AÏCHA
Je n’arrive pas à dormir. Je n’arrête pas de penser à toi, Aïcha. Tu es si belle, si douce…
Voilà environ deux semaines, tu es arrivée dans notre collège. Tu t’es retrouvée dans la même classe que moi, en 4ème A. Bien sûr, mes copains ont tout de suite commencé à se moquer de toi, à cause de ta peau un peu mate, et de tes origines arabes. Moi, pour une fois, je ne disais rien. Comment pouvais-je me moquer d’une fille comme toi, Aïcha. Tes cheveux noirs, ce jour là détachés, faisaient ressortir la couleur mate de ton visage, où de petits yeux verts brillaient avec malice. Mes copains arrêtèrent de rire, et me regardèrent bizarrement. Ils ne pouvaient pas comprendre pourquoi je ne riais pas, ils n’ont jamais été amoureux, contrairement à moi.
Aïcha, comme j’aimerais que tu sois là, près de moi, pour te dire à quel point je t’aime…
A la récréation, tu t’es retrouvée toute seule. J’aurais aimé aller vers toi, pour apprendre à te connaître, pour te découvrir.
Mais je n’ai pas pu, car si je l’avais fait, mes copains m’auraient posé de nombreuses questions et il aurait fallu que je leur explique pourquoi je voulais aller te voir. Et ce n’était pas possible. L’amour ne peut pas s’expliquer. Il se ressent, se partage, se vit. Mais il ne s’explique pas.

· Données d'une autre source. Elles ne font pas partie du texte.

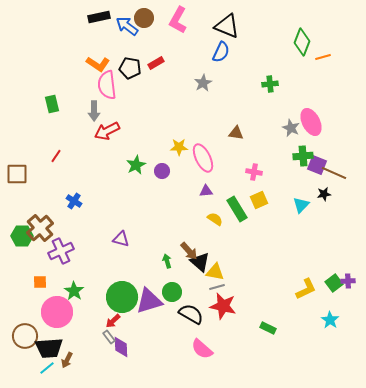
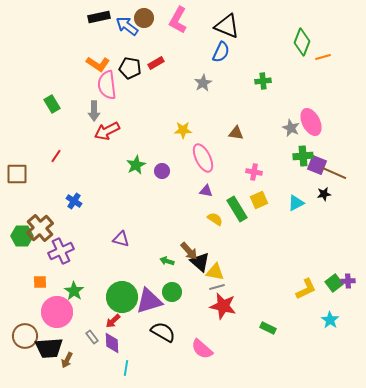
green cross at (270, 84): moved 7 px left, 3 px up
green rectangle at (52, 104): rotated 18 degrees counterclockwise
yellow star at (179, 147): moved 4 px right, 17 px up
purple triangle at (206, 191): rotated 16 degrees clockwise
cyan triangle at (301, 205): moved 5 px left, 2 px up; rotated 18 degrees clockwise
green arrow at (167, 261): rotated 56 degrees counterclockwise
black semicircle at (191, 314): moved 28 px left, 18 px down
gray rectangle at (109, 337): moved 17 px left
purple diamond at (121, 347): moved 9 px left, 4 px up
cyan line at (47, 368): moved 79 px right; rotated 42 degrees counterclockwise
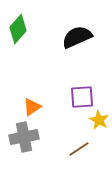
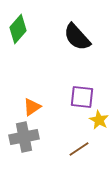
black semicircle: rotated 108 degrees counterclockwise
purple square: rotated 10 degrees clockwise
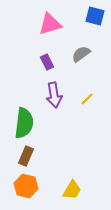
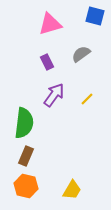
purple arrow: rotated 135 degrees counterclockwise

Le soir, après les cours, au lieu de rentrer directement chez moi, je t’ai suivie pour savoir où tu habites. Quand tu as franchi le seuil, mon cœur a explosé de joie : ta maison est située à trois numéros de la mienne. J’allais pouvoir rentrer tous les soirs avec toi, et personne ne trouverait ça bizarre.
En arrivant à la maison, je m’enfermai dans ma chambre pour être au calme. Là, je t’écrivis des poèmes, parlant de toi, de ton pays, parlant d’amour. En voici un :
Petite fleur du désert,
Tu es entrée dans mon cœur
Où tu répands toute ta douceur.
Tu as dû traverser bien des calvaires,
Mais maintenant je suis là,
Tu peux compter sur moi.
Il y en a bien d’autres comme celui-là. Peut-être qu’un jour je te les aurais montrés, si j’avais osé t’avouer mon amour. Mais à cet instant, j’ai préféré le taire.
Deux semaines se sont écoulées depuis ton arrivée. Tous les soirs, nous faisons le chemin du retour ensemble. J’aime t’entendre parler de toi, de la vie que tu menais dans ton ancien pays, l’Algérie.
Je suis là, dans mon lit, en train de penser à toi. Tu es toujours présente dans mes pensées et dans mon cœur. Je m’endors enfin, en gardant l’image de ton visage dans mon esprit.
Je sors de chez moi pour me rendre au collège. Et là, Aïcha, je te vois. Mais ce que je découvre en ce jour me brise le cœur. Tu es devant chez toi, comme tous les autres matins… mais tu n’es pas seule. Tu es avec Bastien, mon propre cousin. Tu plaisantes et tu lui souris. Tu as l’air si heureuse ! Je sens des larmes couler le long de mes joues. A ce moment, je donnerais n’importe quoi pour être à sa place. Je pourrais crier au monde entier que je t’aime, juste pour avoir un sourire, un baiser de toi. Mais voilà, même si je te le dis, tu ne pourrais m’aimer. Car je suis une fille.